Your instructions - Show, from the records below, all lines that contain the word "sociaux".

Source data -
== Segment start ==
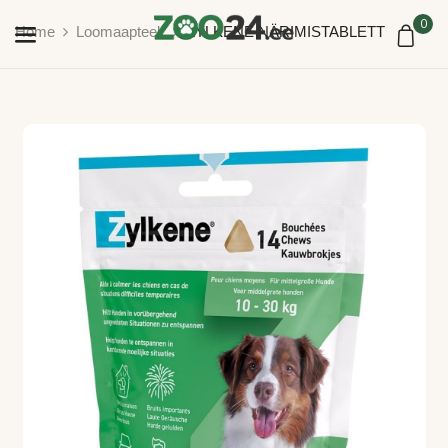
0
Home
Loomaapteek
ZYLKENE NÄRIMISTABLETT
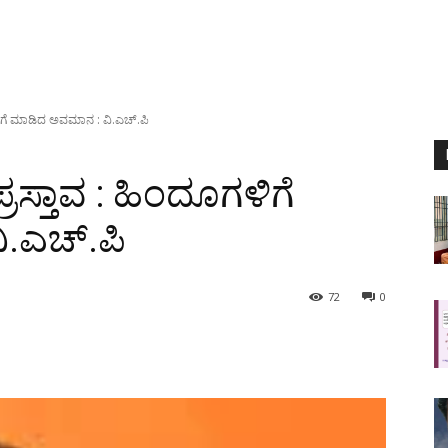
ಿಗೆ ಮಾಡಿದ ಅವಮಾನ : ವಿ.ಎಚ್.ಪಿ
ಸ್ತಾವ : ಹಿಂದೂಗಳಿಗೆ
.ಎಚ್.ಪಿ
72
0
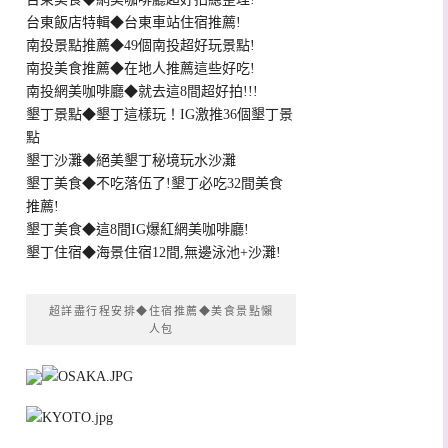
台東飯店特輯◆台東車站住宿推薦!
南投景點推薦◆49個南投超好玩景點!
南投美食推薦◆在地人推薦這些好吃!
南投網美咖啡廳◆就去這8間超好拍!!!
墾丁景點◆墾丁這樣玩！IG激推36個墾丁景
點
墾丁沙灘◆絕美墾丁秘境玩水沙灘
墾丁美食◆不吃落伍了!墾丁必吃32間美食
推薦!
墾丁美食◆這8間IG爆紅網美咖啡廳!
墾丁住宿◆海景住宿12間,無邊泳池+沙灘!
超詳盡行程安排◆住宿推薦◆美食景點懶
人包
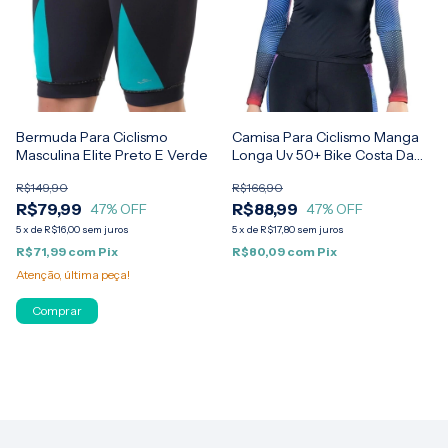
Bermuda Para Ciclismo
Camisa Para Ciclismo Manga
Masculina Elite Preto E Verde
Longa Uv 50+ Bike Costa Da
Serra Feminina Elite
R$149,90
R$166,90
R$79,99
R$88,99
47
% OFF
47
% OFF
5
x
de
R$16,00
sem juros
5
x
de
R$17,80
sem juros
R$71,99
com
Pix
R$80,09
com
Pix
Atenção, última peça!
Comprar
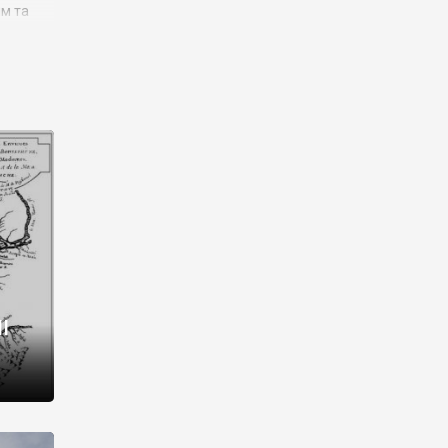
им та
ора і
є
го типу,
ей-
рний
ста:
 райони
від 2
I
і,
рукти,
 котрі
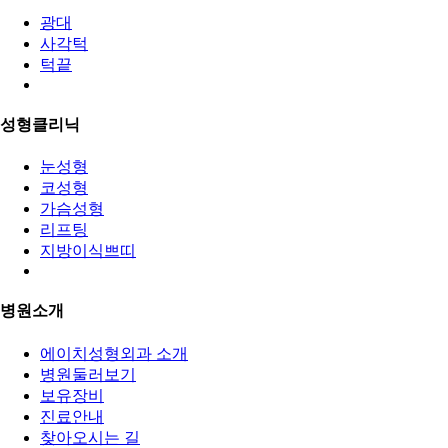
광대
사각턱
턱끝
성형클리닉
눈성형
코성형
가슴성형
리프팅
지방이식쁘띠
병원소개
에이치성형외과 소개
병원둘러보기
보유장비
진료안내
찾아오시는 길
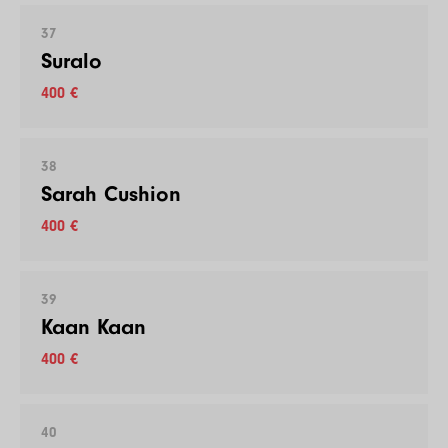
37
Suralo
400 €
38
Sarah Cushion
400 €
39
Kaan Kaan
400 €
40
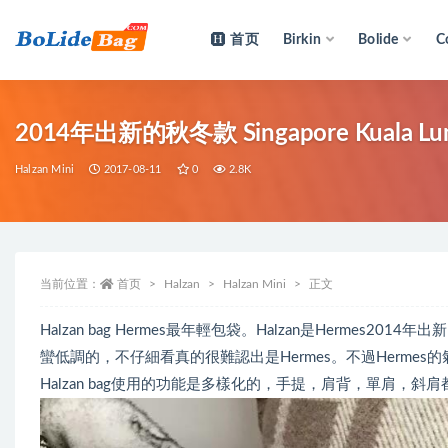
首页
Birkin
Bolide
C
全部
2014年出新的秋冬款 Singapor
Halzan Mini
2017-08-11
0
2.8K
当前位置：
首页
Halzan
Halzan Mini
正文
Halzan bag Hermes最年輕包袋。Halzan是Herm
蠻低調的，不仔細看真的很難認出是Hermes。不過Hermes
Halzan bag使用的功能是多樣化的，手提，肩背，單肩，斜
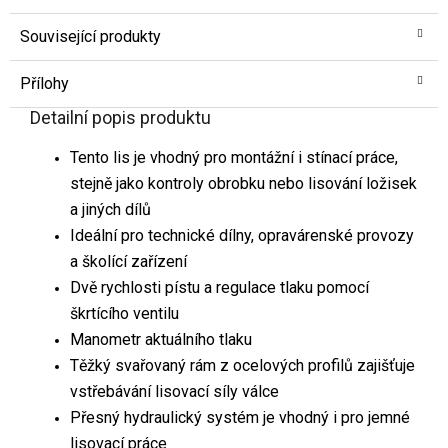
Související produkty
Přílohy
Detailní popis produktu
Tento lis je vhodný pro montážní i stínací práce,
stejně jako kontroly obrobku nebo lisování ložisek
a jiných dílů
Ideální pro technické dílny, opravárenské provozy
a školící zařízení
Dvě rychlosti pístu a regulace tlaku pomocí
škrtícího ventilu
Manometr aktuálního tlaku
Těžký svařovaný rám z ocelových profilů zajišťuje
vstřebávání lisovací síly válce
Přesný hydraulický systém je vhodný i pro jemné
lisovací práce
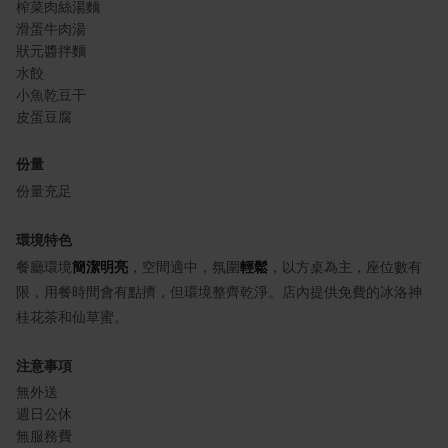
榨菜肉絲湯麵
滑蛋牛肉湯
狀元醬拌麵
水餃
小魚乾豆干
皮蛋豆腐
份量
份量充足
環境特色
餐廳環境
簡潔明亮
，空間適中，氛圍
輕鬆
，以方桌為主，座位數有
限，用餐時間會有點擠，但環境整齊乾淨。店內提供免費的冰洛神
桂花茶和仙草蜜。
注意事項
無外送
週日公休
無服務費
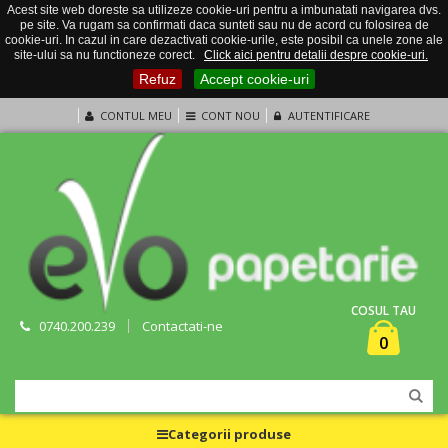
Acest site web doreste sa utilizeze cookie-uri pentru a imbunatati navigarea dvs.
pe site. Va rugam sa confirmati daca sunteti sau nu de acord cu folosirea de
cookie-uri. In cazul in care dezactivati cookie-urile, este posibil ca unele zone ale
site-ului sa nu functioneze corect.
Click aici pentru detalii despre cookie-uri.
Refuz
Accept cookie-uri
CONTUL MEU
CONT NOU
AUTENTIFICARE
COSUL TAU
0740.200.239
Contactati-ne
0
Categorii produse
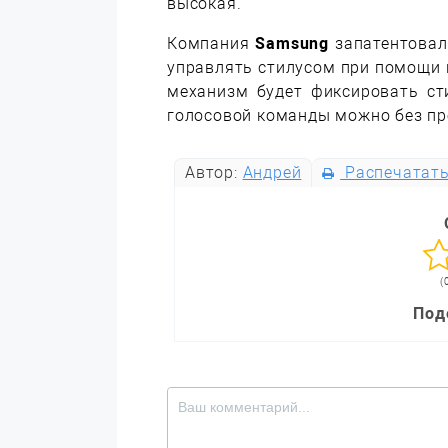
высокая.
Компания
Samsung
запатентовал
управлять стилусом при помощи г
механизм будет фиксировать ст
голосовой команды можно без пр
Автор:
Андрей
Распечатат
(
Под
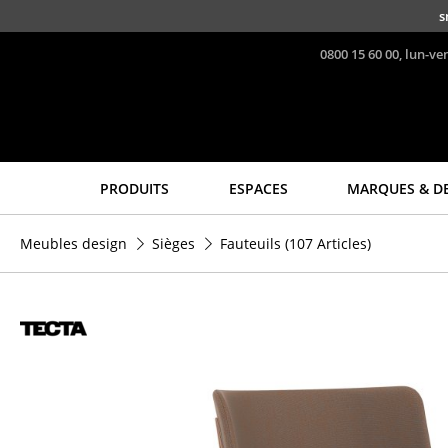
Accéder directement au contenu
s
0800 15 60 00, lun-ve
PRODUITS
ESPACES
MARQUES & D
Sièges
Tables
Meubles design
Sièges
Fauteuils
(107 Articles)
Chaises de cuisine & salle
Tables de repas
à manger
Tables d’appoint
Canapés
Tables basses
Fauteuils
Bureaux & Secrétaires
Fauteuils lounge
Secrétaires & Tables PC
Chaises
Tables de conférence et
Chaises cantilever
Pupitres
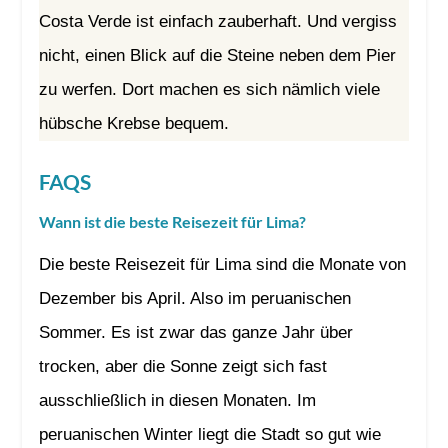
Costa Verde ist einfach zauberhaft. Und vergiss
nicht, einen Blick auf die Steine neben dem Pier
zu werfen. Dort machen es sich nämlich viele
hübsche Krebse bequem.
FAQS
Wann ist die beste Reisezeit für Lima?
Die beste Reisezeit für Lima sind die Monate von
Dezember bis April. Also im peruanischen
Sommer. Es ist zwar das ganze Jahr über
trocken, aber die Sonne zeigt sich fast
ausschließlich in diesen Monaten. Im
peruanischen Winter liegt die Stadt so gut wie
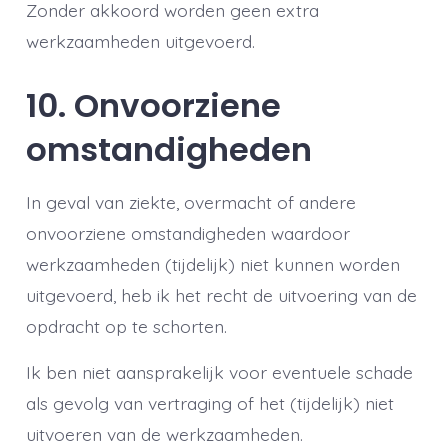
Zonder akkoord worden geen extra
werkzaamheden uitgevoerd.
10. Onvoorziene
omstandigheden
In geval van ziekte, overmacht of andere
onvoorziene omstandigheden waardoor
werkzaamheden (tijdelijk) niet kunnen worden
uitgevoerd, heb ik het recht de uitvoering van de
opdracht op te schorten.
Ik ben niet aansprakelijk voor eventuele schade
als gevolg van vertraging of het (tijdelijk) niet
uitvoeren van de werkzaamheden.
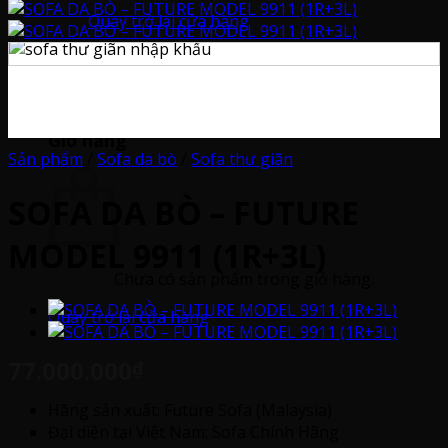
Quay trở lại cửa hàng
0
Giỏ hàng
Sản phẩm
/
Sofa da bò
/
Sofa thư giãn
SOFA DA BÒ – FUTURE
MODEL 9911 (1R+3L)
Chưa có sản phẩm trong giỏ hàng.
Quay trở lại cửa hàng
77.000.000
₫
Hãng sản xuất: Future Sofa (Malaysia)
Đại diện tại Việt Nam: Sofa Chính Hãng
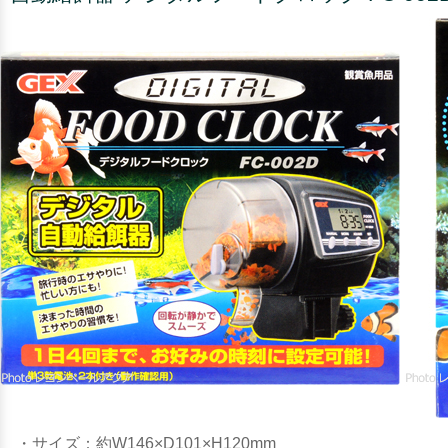
・サイズ：約W146×D101×H120mm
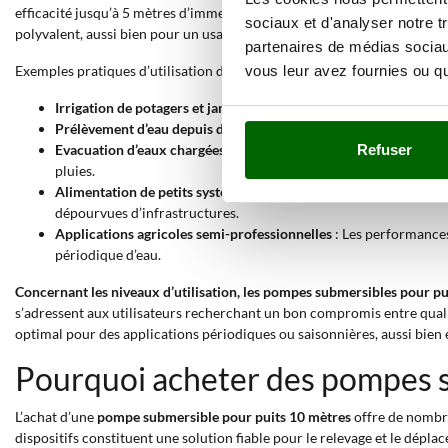
efficacité jusqu’à 5 mètres d’immersion. La présence d’un carter en aci
sociaux et d'analyser notre t
polyvalent, aussi bien pour un usage domestique qu’agricole.
partenaires de médias sociaux
vous leur avez fournies ou qu'
Exemples pratiques d’utilisation d’une
pompe submersible pour puits 
Irrigation de potagers et jardins
: La hauteur de refoulement max
Prélèvement d’eau depuis des citernes enterrées
: La capacité d
Evacuation d’eaux chargées ou pluviales
: L’aptitude à travaill
Refuser
pluies.
Alimentation de petits systèmes domestiques
: La version à bat
dépourvues d’infrastructures.
Applications agricoles semi-professionnelles
: Les performances
périodique d’eau.
Concernant les niveaux d’utilisation, les pompes submersibles pour pu
s’adressent aux utilisateurs recherchant un bon compromis entre qualit
optimal pour des applications périodiques ou saisonnières, aussi bien
Pourquoi acheter des pompes s
L’achat d’une
pompe submersible pour puits 10 mètres
offre de nombre
dispositifs constituent une solution fiable pour le relevage et le dépl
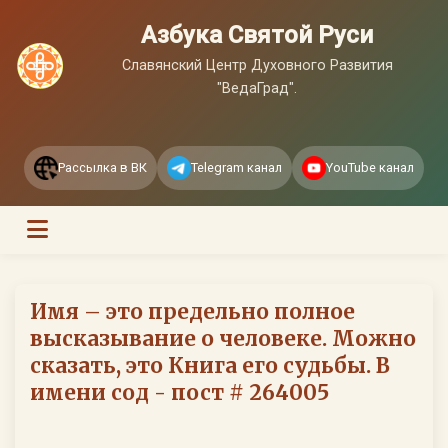
Азбука Святой Руси
Славянский Центр Духовного Развития
"ВедаГрад".
Рассылка в ВК
Telegram канал
YouTube канал
Имя – это предельно полное
высказывание о человеке. Можно
сказать, это Книга его судьбы. В
имени сод - пост # 264005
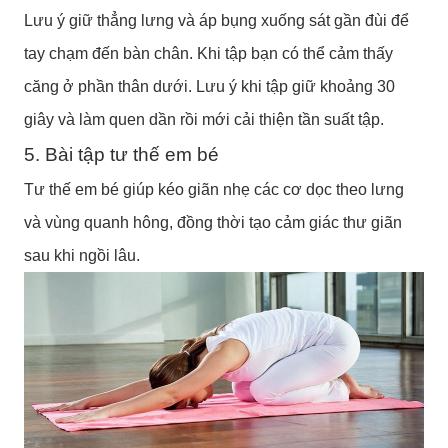
Lưu ý giữ thẳng lưng và áp bụng xuống sát gần đùi để
tay chạm đến bàn chân. Khi tập bạn có thể cảm thấy
căng ở phần thân dưới. Lưu ý khi tập giữ khoảng 30
giây và làm quen dần rồi mới cải thiện tần suất tập.
5. Bài tập tư thế em bé
Tư thế em bé giúp kéo giãn nhẹ các cơ dọc theo lưng
và vùng quanh hông, đồng thời tạo cảm giác thư giãn
sau khi ngồi lâu.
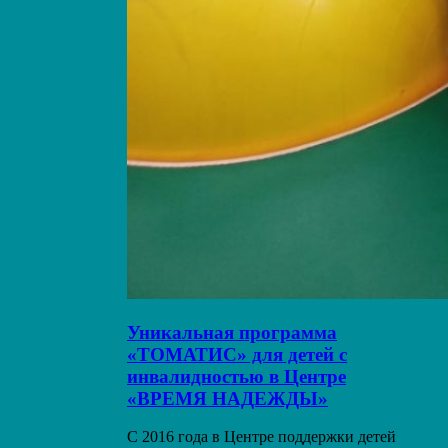
Уникальная программа
«ТОМАТИС» для детей с
инвалидностью в Центре
«ВРЕМЯ НАДЕЖДЫ»
С 2016 года в Центре поддержки детей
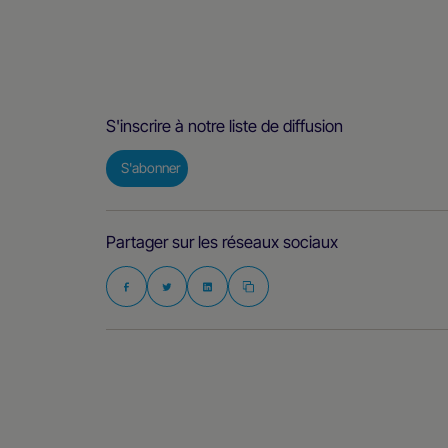
S'inscrire à notre liste de diffusion
S'abonner
Partager sur les réseaux sociaux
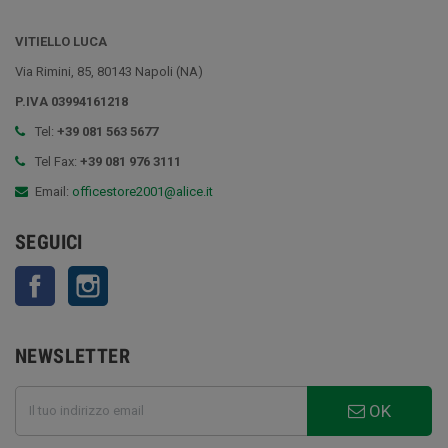
VITIELLO LUCA
Via Rimini, 85, 80143 Napoli (NA)
P.IVA 03994161218
Tel:
+39 081 563 5677
Tel Fax:
+39 081 976 3111
Email:
officestore2001@alice.it
SEGUICI
Facebook
Instagram
NEWSLETTER
OK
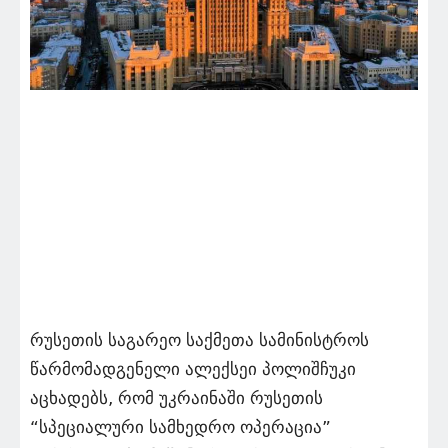
რუსეთის საგარეო საქმეთა სამინისტროს
წარმომადგენელი ალექსეი პოლიშჩუკი
აცხადებს, რომ უკრაინაში რუსეთის
“სპეციალური სამხედრო ოპერაცია”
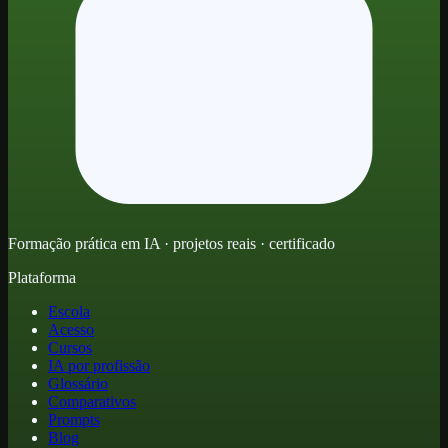
Formação prática em IA · projetos reais · certificado
Plataforma
Escola
Acesso
Cursos
IA por profissão
Glossário
Comparativos
Prompts
Blog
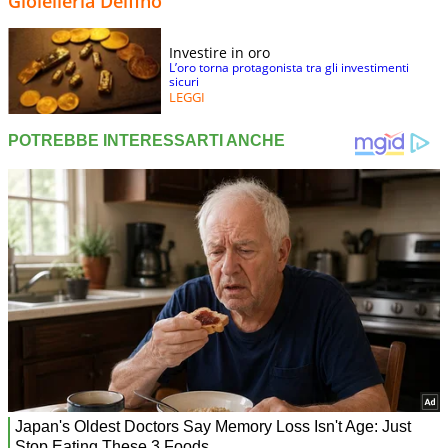
Gioielleria Delfino
Investire in oro
L’oro torna protagonista tra gli investimenti
sicuri
LEGGI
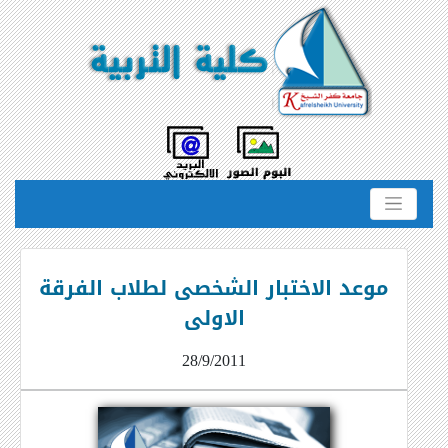
موعد الاختبار الشخصى لطلاب الفرقة
الاولى
28/9/2011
== Segment end ==
Result for this exercise -
sociaux et d'analyser notre t
partenaires de médias sociaux
Partager sur les réseaux sociaux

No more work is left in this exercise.